November 21, 2022
Mark Twain’s famous quote is quite relevant to how market participants view traditional asset allocation funds such as the 60/40 portfolio (60% equities and 40% bonds) today. There are many headlines showing how these portfolios are “dead” or how “times have changed.” Yes, the 60/40 portfolio has had a rough 2022 YTD as shown below. A combination of geopolitical events and global inflation have hurt equities and bonds normally would have provided a buffer, but interest rate increases have simultaneously hampered fixed income returns.
Given that markets are cyclical, the ideal action is usually to purchase assets when they have underperformed. Current market conditions are providing buying opportunities so taking advantage now might be beneficial before equities eventually stabilize and bond yields normalize to new levels. JP Morgan Asset Management recently wrote a report on the 60/40 portfolio stating, “stocks and bonds are providing the best entry points since 2010 for long term investors.”
Our analysis illustrates a 60/40 portfolio has delivered positive returns for investors in the long term. The chart below is an annual and rolling 20-year return of the 60/40 portfolio in real returns (meaning returns after inflation). This 60/40 portfolio has on average delivered 5.5% REAL returns (meaning 8.5% NOMINAL returns minus historical average inflation of 3%).
Source: Evermore Capital
The market will go through its ebbs and flows, but investing is a long-term game. Diversified portfolios like asset allocation and target date funds are designed for long-time horizons (not 1 year) and while any given year can exhibit negative performance, in the long run, the performance tends to be positive. We see that over the 20-year average, the 60/40 portfolio continued to deliver positive returns so the data shows it is definitely not “dead.” Remember, if headlines suggest something is “dead” or “over”, it's probably a good time to consider the investment.

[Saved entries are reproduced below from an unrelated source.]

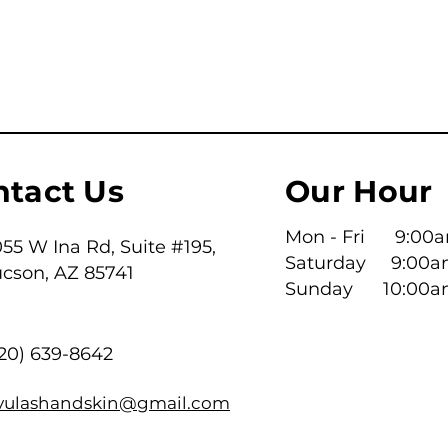
ntact Us
Our Hour
Mon - Fri 9:00am
55 W Ina Rd, Suite #195,
Saturday 9:00a
ucson, AZ 85741
​Sunday 10:00a
520) 639-8642
ivulashandskin@gmail.com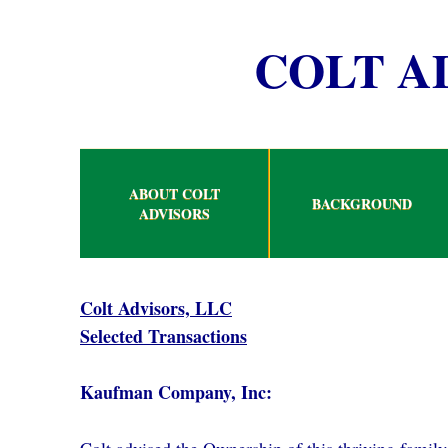
COLT A
ABOUT COLT
BACKGROUND
ADVISORS
Colt Advisors, LLC
Selected Transactions
Kaufman Company, Inc: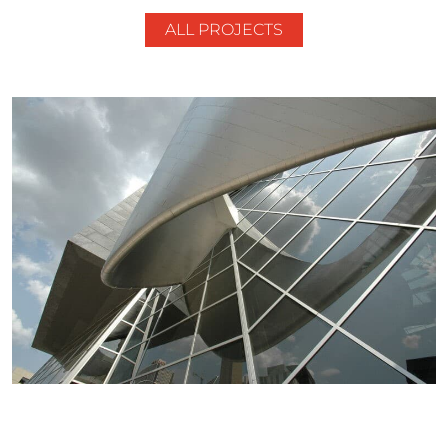
ALL PROJECTS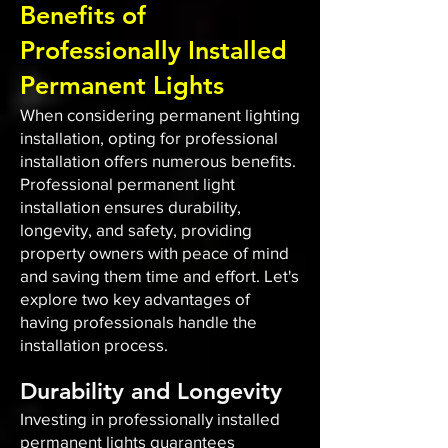
Benefits of
Professionally Installed
Permanent Lights
When considering permanent lighting
installation, opting for professional
installation offers numerous benefits.
Professional permanent light
installation ensures durability,
longevity, and safety, providing
property owners with peace of mind
and saving them time and effort. Let's
explore two key advantages of
having professionals handle the
installation process.
Durability and Longevity
Investing in professionally installed
permanent lights guarantees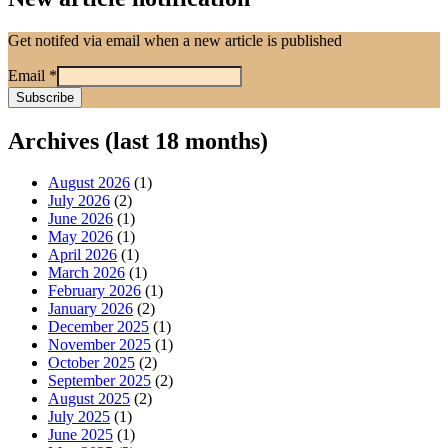
Get notifed via email when a new article is published
Email
*
Archives (last 18 months)
August 2026
(1)
July 2026
(2)
June 2026
(1)
May 2026
(1)
April 2026
(1)
March 2026
(1)
February 2026
(1)
January 2026
(2)
December 2025
(1)
November 2025
(1)
October 2025
(2)
September 2025
(2)
August 2025
(2)
July 2025
(1)
June 2025
(1)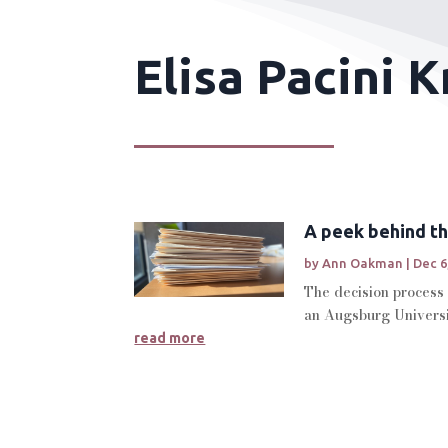
Elisa Pacini 
A peek behind th
by
Ann Oakman
|
Dec 6
The decision process 
an Augsburg Universi
read more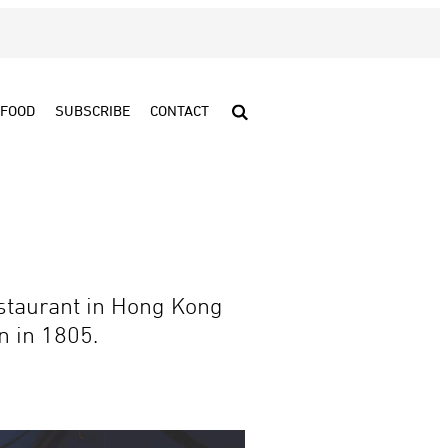
FOOD
SUBSCRIBE
CONTACT
staurant in Hong Kong
n in 1805.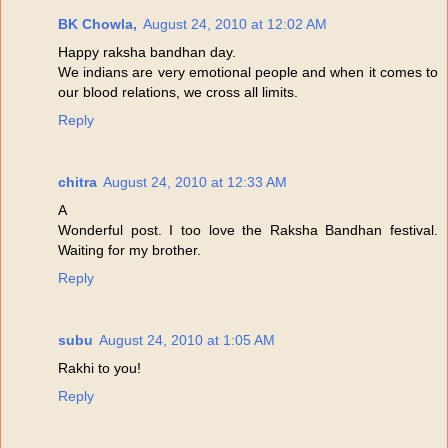
BK Chowla,
August 24, 2010 at 12:02 AM
Happy raksha bandhan day.
We indians are very emotional people and when it comes to
our blood relations, we cross all limits.
Reply
chitra
August 24, 2010 at 12:33 AM
A
Wonderful post. I too love the Raksha Bandhan festival.
Waiting for my brother.
Reply
subu
August 24, 2010 at 1:05 AM
Rakhi to you!
Reply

The information herein represents the author’s opinion and should not be taken as investment advice. Nothing in this article is or should be relied upon as a promise or representation as to the future. Exchange traded funds (“ETFs”) come with fees and expenses (including trading commissions). They are not guaranteed, their values change frequently, and past performance may not be repeated. Please read prospectus before investing.